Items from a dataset
──────────
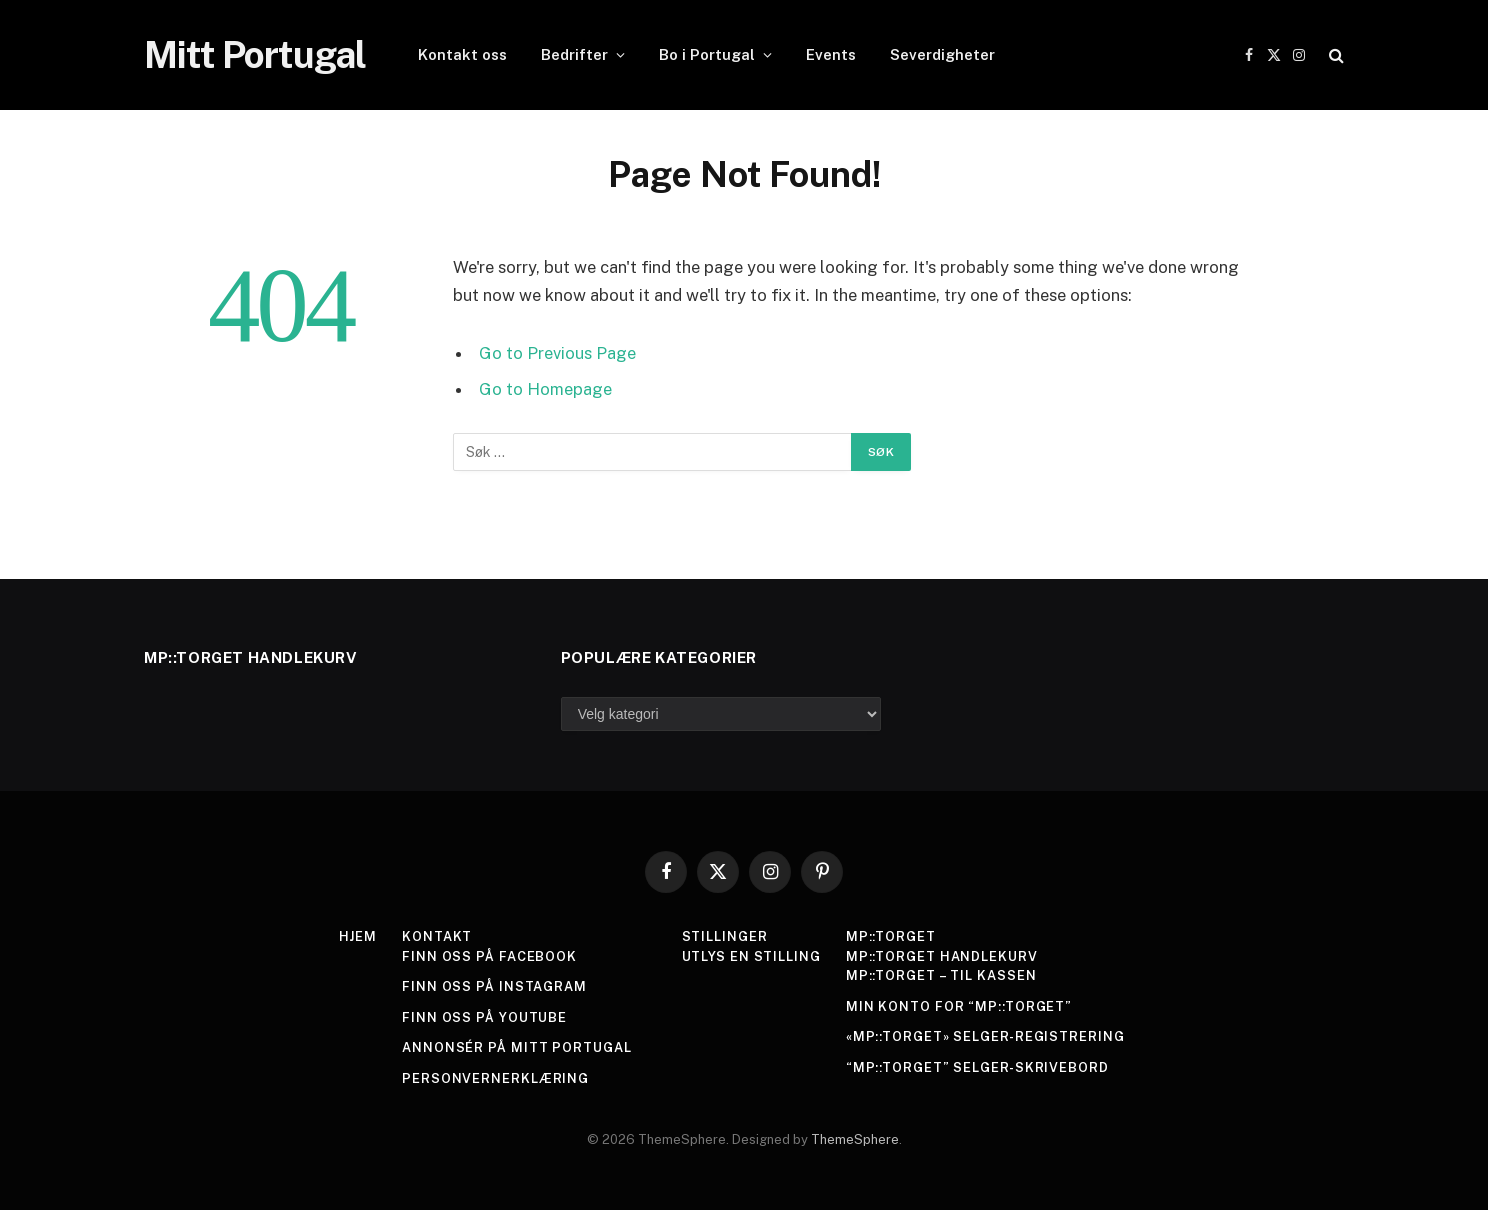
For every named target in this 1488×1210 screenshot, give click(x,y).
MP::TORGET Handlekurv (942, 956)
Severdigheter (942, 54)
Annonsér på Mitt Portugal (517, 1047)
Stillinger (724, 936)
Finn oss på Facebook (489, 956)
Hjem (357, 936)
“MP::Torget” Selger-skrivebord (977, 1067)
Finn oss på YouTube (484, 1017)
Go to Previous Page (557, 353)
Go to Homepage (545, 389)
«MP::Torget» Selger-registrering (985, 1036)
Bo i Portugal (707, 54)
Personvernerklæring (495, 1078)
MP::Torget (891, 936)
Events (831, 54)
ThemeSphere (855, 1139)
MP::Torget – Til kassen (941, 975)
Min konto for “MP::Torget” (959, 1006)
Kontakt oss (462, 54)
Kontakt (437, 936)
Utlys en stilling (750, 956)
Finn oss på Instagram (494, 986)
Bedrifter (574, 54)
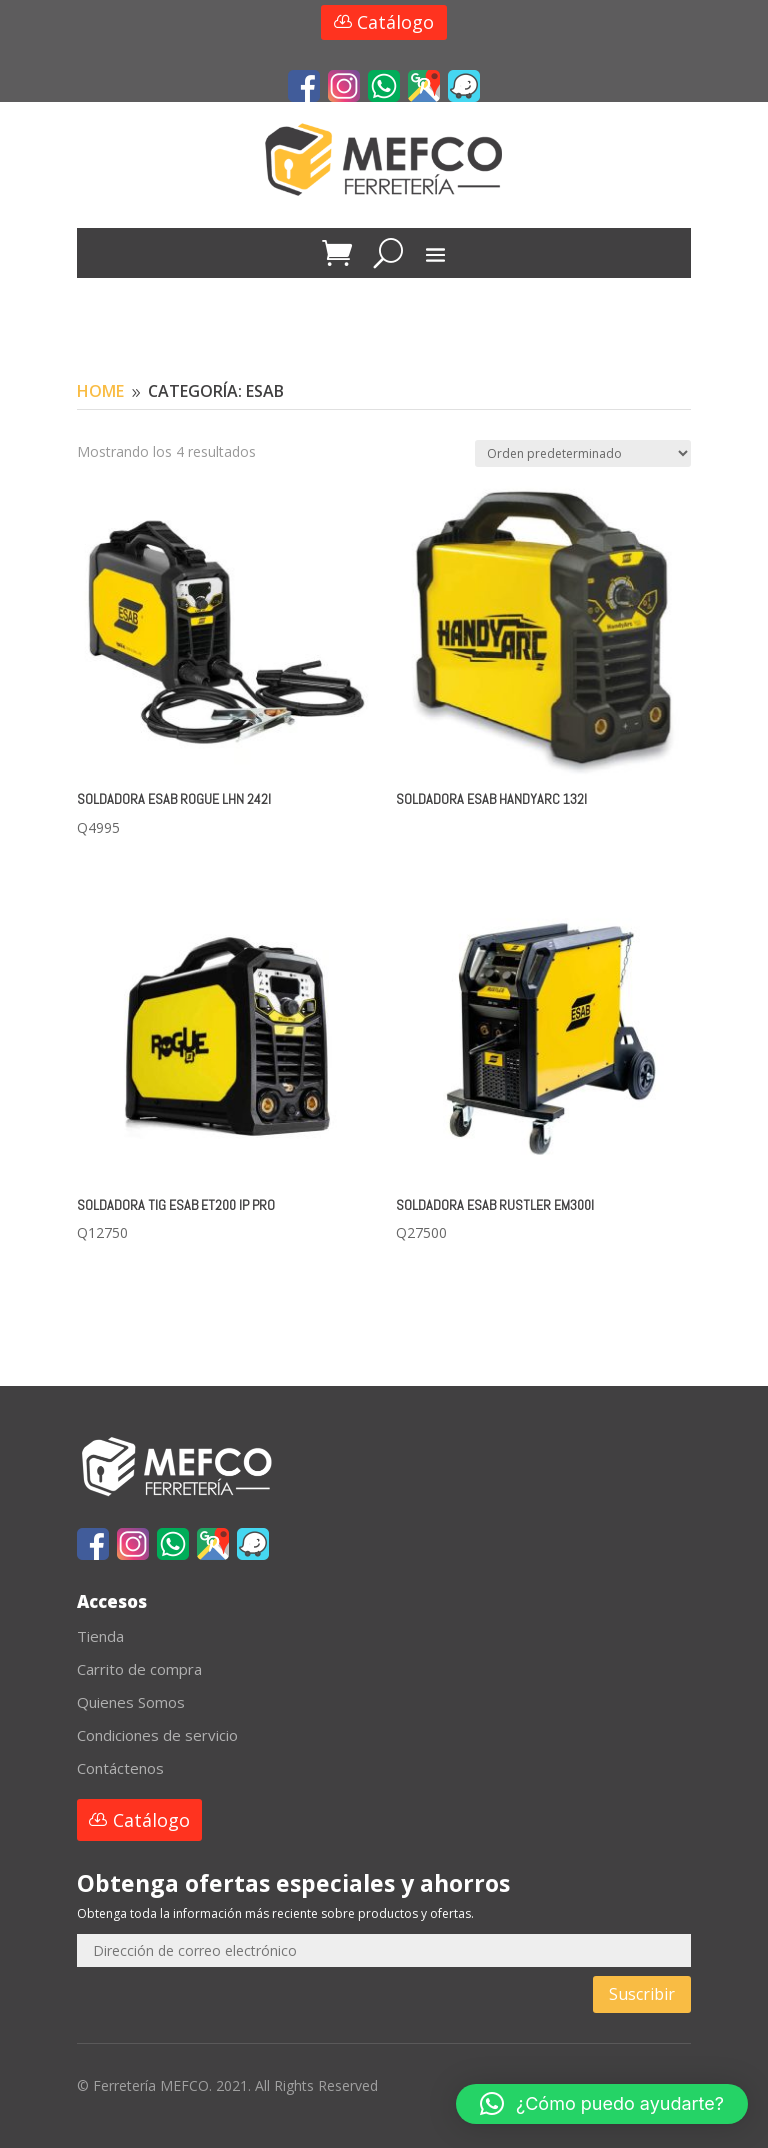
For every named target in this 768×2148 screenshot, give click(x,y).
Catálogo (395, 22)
──────────
BRIEF:
Which lines of the records above contain the word "Finn"? Copy each of them.

PROBLEM SOLUTION:
Finn oss på Facebook (489, 956)
Finn oss på YouTube (484, 1017)
Finn oss på Instagram (494, 986)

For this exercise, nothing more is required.